→ **Task requirements**: Leave out the pictures and restate the rest of the data exactly.

→ **Saved data entries**:
==================================================
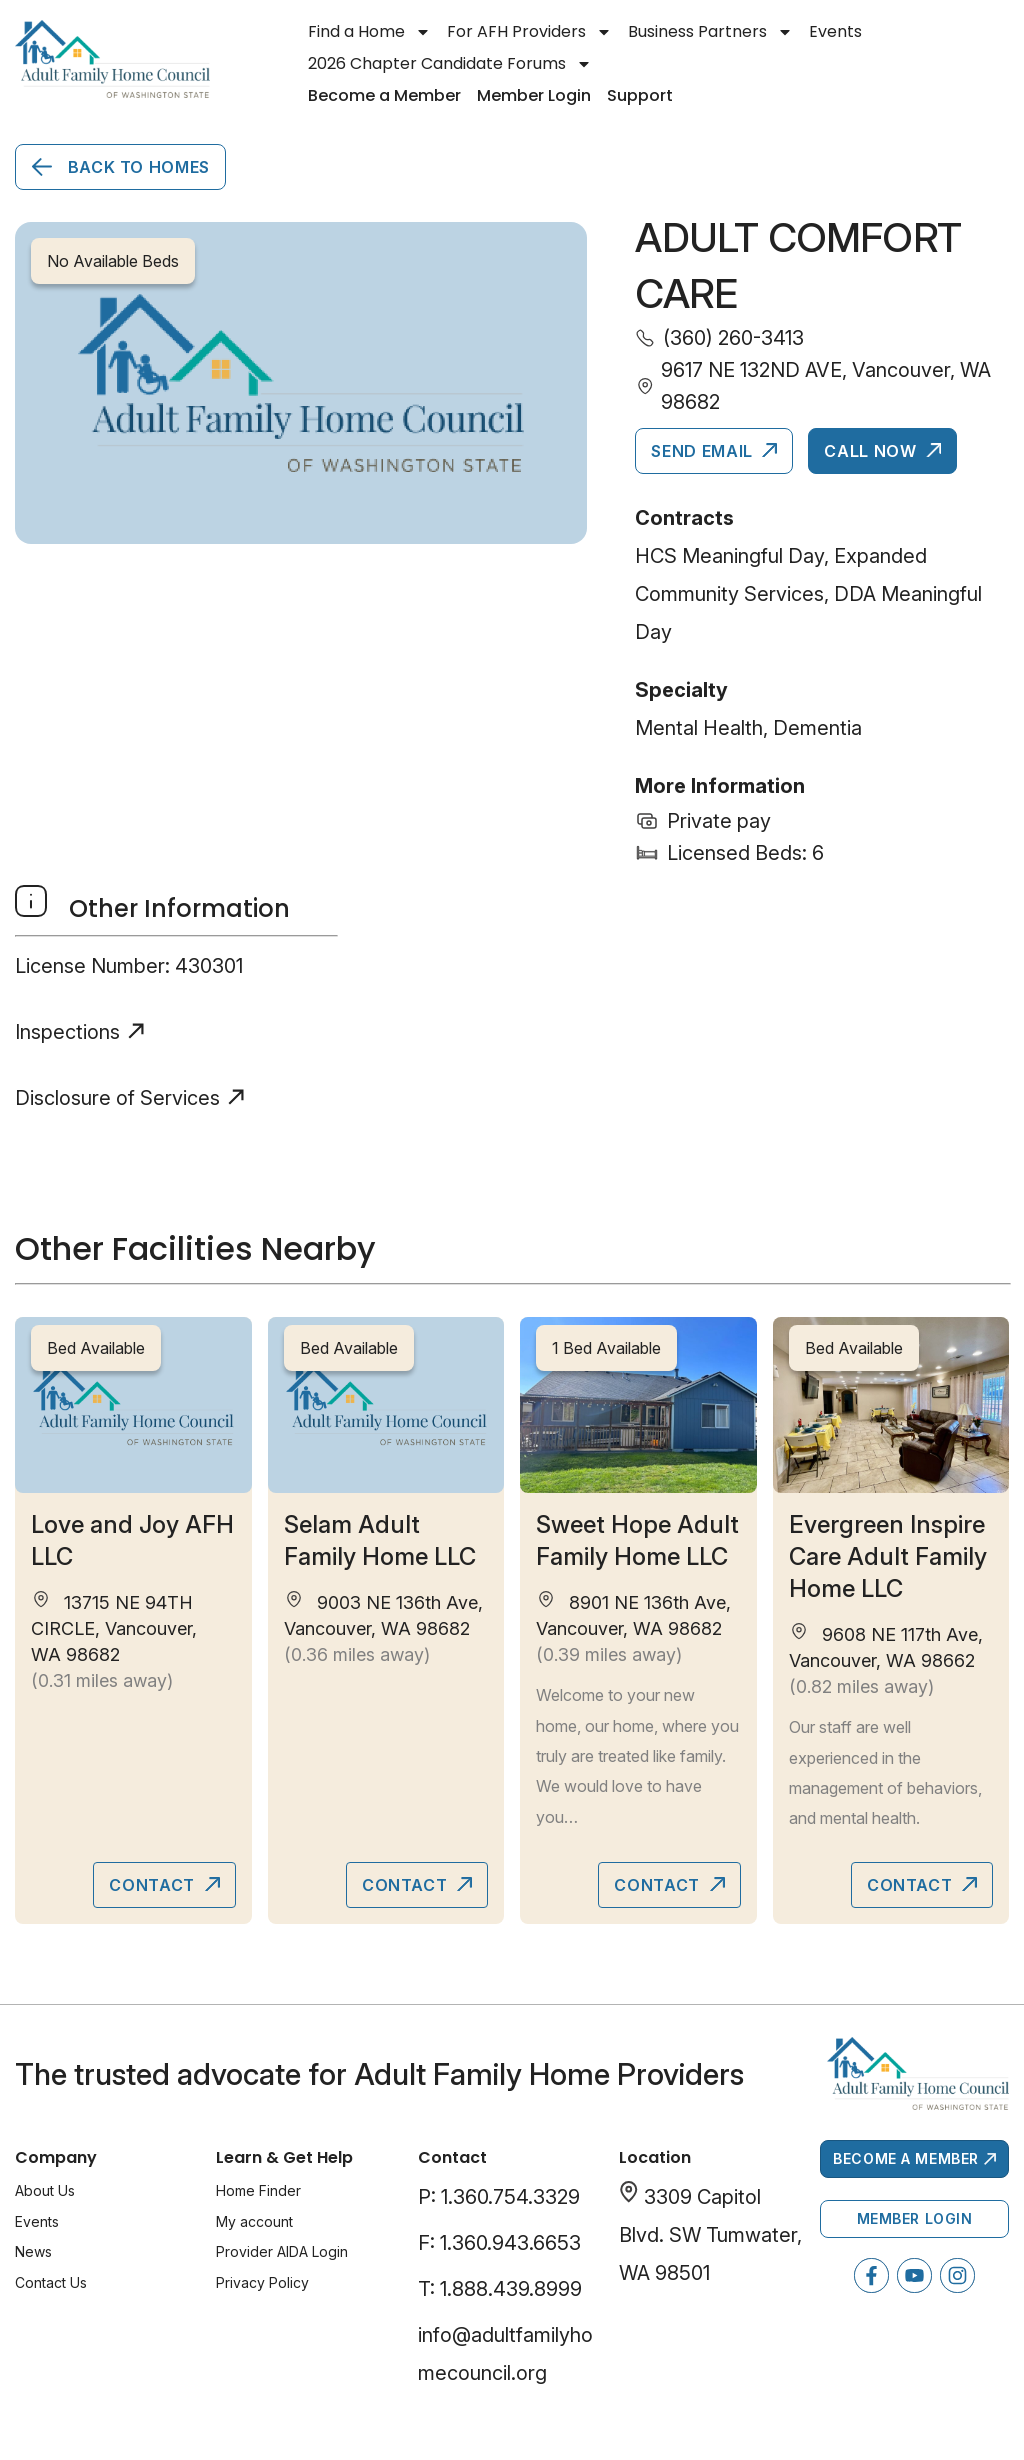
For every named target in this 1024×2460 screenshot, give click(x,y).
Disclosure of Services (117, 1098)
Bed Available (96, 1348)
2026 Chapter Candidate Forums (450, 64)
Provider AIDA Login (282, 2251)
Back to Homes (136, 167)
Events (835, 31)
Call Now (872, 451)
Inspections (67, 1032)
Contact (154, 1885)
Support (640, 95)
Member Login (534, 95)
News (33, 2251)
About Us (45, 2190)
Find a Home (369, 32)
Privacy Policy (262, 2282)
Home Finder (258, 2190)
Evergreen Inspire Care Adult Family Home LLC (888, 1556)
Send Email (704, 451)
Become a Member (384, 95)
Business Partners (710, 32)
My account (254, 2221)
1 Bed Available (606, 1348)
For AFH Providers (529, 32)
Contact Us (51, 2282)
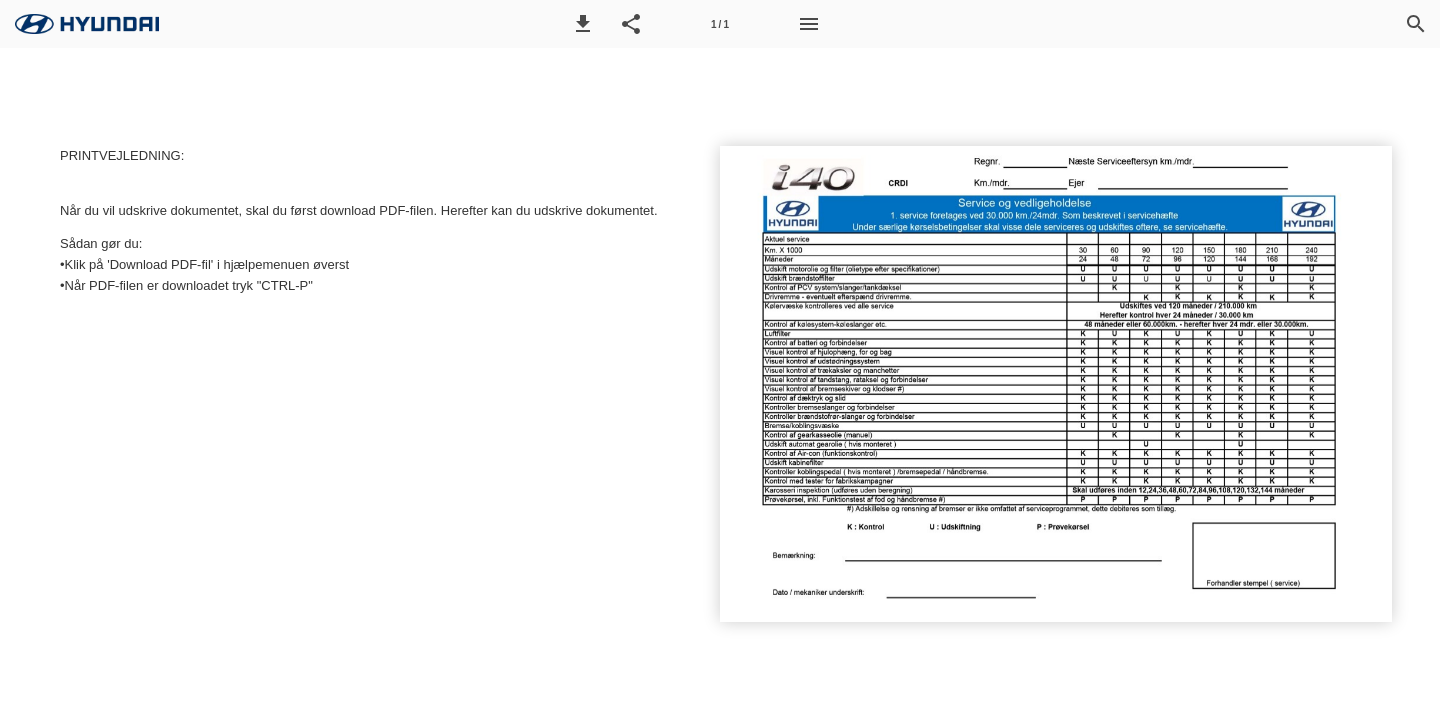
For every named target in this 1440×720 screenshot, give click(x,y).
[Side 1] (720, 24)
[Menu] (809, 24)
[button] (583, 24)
==================================================
→ **Exercise response**:
For every named target in this 1024×2460 screenshot, give click(x,y).
Disclosure of Services (117, 1098)
Bed Available (96, 1348)
2026 Chapter Candidate Forums (450, 64)
Provider AIDA Login (282, 2251)
Back to Homes (136, 167)
Events (835, 31)
Call Now (872, 451)
Inspections (67, 1032)
Contact (154, 1885)
Support (640, 95)
Member Login (534, 95)
News (33, 2251)
About Us (45, 2190)
Find a Home (369, 32)
Privacy Policy (262, 2282)
Home Finder (258, 2190)
Evergreen Inspire Care Adult Family Home LLC (888, 1556)
Send Email (704, 451)
Become a Member (384, 95)
Business Partners (710, 32)
My account (254, 2221)
1 Bed Available (606, 1348)
For AFH Providers (529, 32)
Contact Us (51, 2282)
For every named target in this 1440×720 screenshot, give click(x,y).
[Side 1] (720, 24)
[Menu] (809, 24)
[button] (583, 24)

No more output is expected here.